» What the task asks
Restate all entries exactly. Skip the images.

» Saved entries
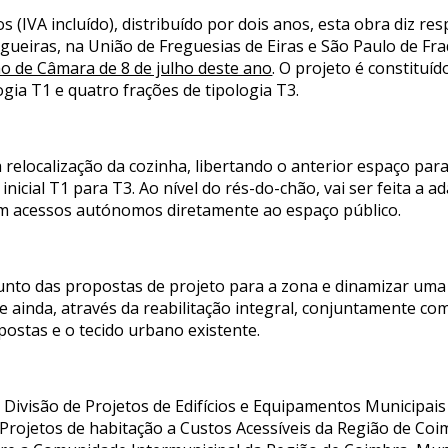
(IVA incluído), distribuído por dois anos, esta obra diz resp
igueiras, na União de Freguesias de Eiras e São Paulo de Fr
o de Câmara de 8 de julho deste ano
. O projeto é constituíd
ogia T1 e quatro frações de tipologia T3.
 relocalização da cozinha, libertando o anterior espaço para
inicial T1 para T3. Ao nível do rés-do-chão, vai ser feita 
com acessos autónomos diretamente ao espaço público.
unto das propostas de projeto para a zona e dinamizar uma f
e ainda, através da reabilitação integral, conjuntamente c
opostas e o tecido urbano existente.
a Divisão de Projetos de Edifícios e Equipamentos Municipa
rojetos de habitação a Custos Acessíveis da Região de Coim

» Problem solution
(IVA incluído), distribuído por dois anos, esta obra diz resp
igueiras, na União de Freguesias de Eiras e São Paulo de Fr
o de Câmara de 8 de julho deste ano
. O projeto é constituíd
ogia T1 e quatro frações de tipologia T3.
 relocalização da cozinha, libertando o anterior espaço para
inicial T1 para T3. Ao nível do rés-do-chão, vai ser feita 
com acessos autónomos diretamente ao espaço público.
unto das propostas de projeto para a zona e dinamizar uma f
e ainda, através da reabilitação integral, conjuntamente c
opostas e o tecido urbano existente.
a Divisão de Projetos de Edifícios e Equipamentos Municipa
rojetos de habitação a Custos Acessíveis da Região de Coim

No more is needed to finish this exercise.